Go through the data line by line. Copy each one holding the string "выплаты".

**DATA SUPPLIED:**
········
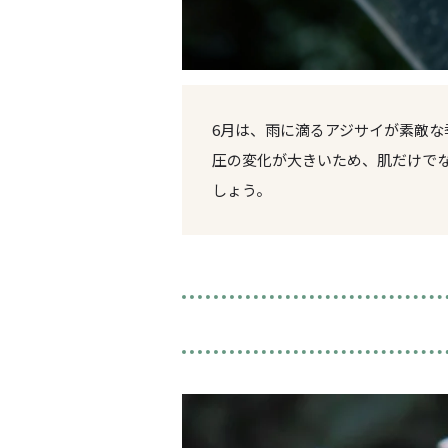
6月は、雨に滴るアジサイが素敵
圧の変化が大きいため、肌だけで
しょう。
········
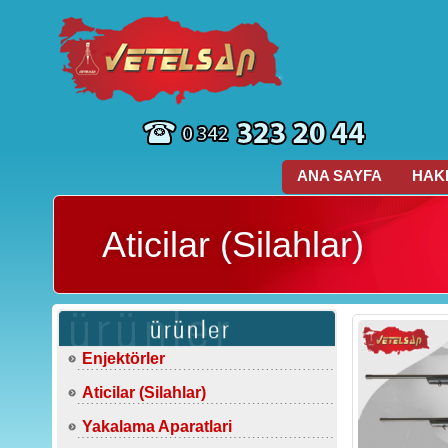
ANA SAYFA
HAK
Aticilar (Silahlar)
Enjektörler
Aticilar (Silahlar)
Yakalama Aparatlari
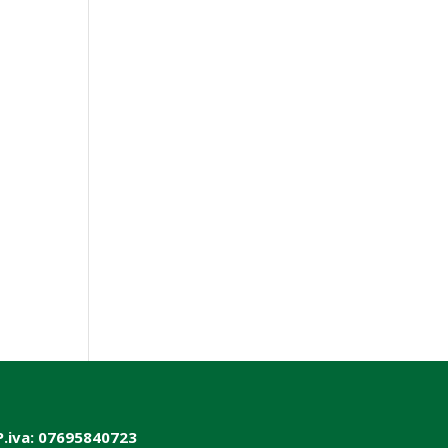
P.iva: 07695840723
········
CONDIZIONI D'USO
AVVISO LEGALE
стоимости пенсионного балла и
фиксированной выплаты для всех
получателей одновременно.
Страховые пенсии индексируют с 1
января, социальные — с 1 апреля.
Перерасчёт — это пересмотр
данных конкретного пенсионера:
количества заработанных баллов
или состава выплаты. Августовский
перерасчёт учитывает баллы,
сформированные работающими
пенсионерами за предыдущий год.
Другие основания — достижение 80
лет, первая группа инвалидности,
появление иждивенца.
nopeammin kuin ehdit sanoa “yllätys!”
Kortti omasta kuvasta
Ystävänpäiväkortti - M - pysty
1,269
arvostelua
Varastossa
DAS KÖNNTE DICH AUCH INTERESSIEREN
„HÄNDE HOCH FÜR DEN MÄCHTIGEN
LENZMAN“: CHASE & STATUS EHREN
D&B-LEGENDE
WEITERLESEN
········
**RESULT FOR THIS EXERCISE:**
фиксированной выплаты для всех
или состава выплаты. Августовский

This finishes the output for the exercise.